## Problem
Output exactly, in the material below, the lines from the one with "اسناد تنظیمی متأخر" through the one with "Erdgeschoss". Omit all pictures.

## Records
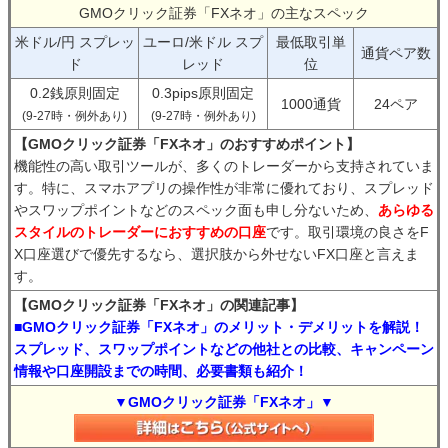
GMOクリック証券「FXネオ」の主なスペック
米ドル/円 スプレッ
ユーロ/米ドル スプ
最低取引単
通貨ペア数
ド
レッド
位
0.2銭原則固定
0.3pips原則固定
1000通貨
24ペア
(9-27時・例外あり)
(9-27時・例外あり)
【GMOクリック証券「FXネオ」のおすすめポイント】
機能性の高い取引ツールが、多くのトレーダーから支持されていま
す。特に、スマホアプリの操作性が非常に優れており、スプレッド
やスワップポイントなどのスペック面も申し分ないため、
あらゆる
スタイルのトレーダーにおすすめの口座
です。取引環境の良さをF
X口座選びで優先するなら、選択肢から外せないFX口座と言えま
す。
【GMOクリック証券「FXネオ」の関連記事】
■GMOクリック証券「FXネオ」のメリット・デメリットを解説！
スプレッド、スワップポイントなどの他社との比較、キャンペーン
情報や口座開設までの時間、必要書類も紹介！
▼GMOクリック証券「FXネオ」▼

...

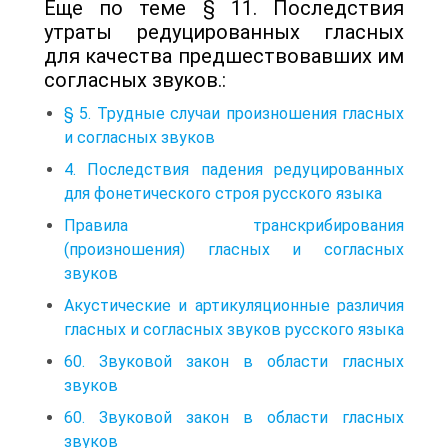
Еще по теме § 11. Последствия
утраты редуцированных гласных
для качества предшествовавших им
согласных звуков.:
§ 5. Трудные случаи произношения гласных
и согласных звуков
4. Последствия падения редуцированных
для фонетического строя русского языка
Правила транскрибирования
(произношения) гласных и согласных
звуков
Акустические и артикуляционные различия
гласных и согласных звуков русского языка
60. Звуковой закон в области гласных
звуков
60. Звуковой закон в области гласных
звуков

...

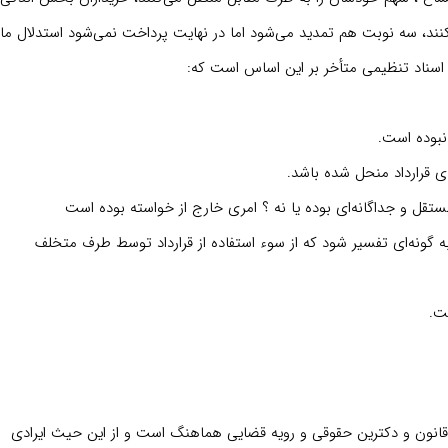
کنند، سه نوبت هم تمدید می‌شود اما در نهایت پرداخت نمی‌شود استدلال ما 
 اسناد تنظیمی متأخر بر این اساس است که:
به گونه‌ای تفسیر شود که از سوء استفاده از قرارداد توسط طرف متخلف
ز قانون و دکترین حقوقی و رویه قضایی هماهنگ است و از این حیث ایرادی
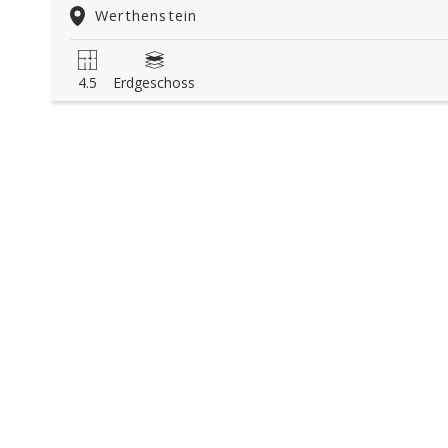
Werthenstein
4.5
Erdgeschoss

## Result below
 اسناد تنظیمی متأخر بر این اساس است که:
به گونه‌ای تفسیر شود که از سوء استفاده از قرارداد توسط طرف متخلف
ز قانون و دکترین حقوقی و رویه قضایی هماهنگ است و از این حیث ایرادی
Werthenstein
4.5
Erdgeschoss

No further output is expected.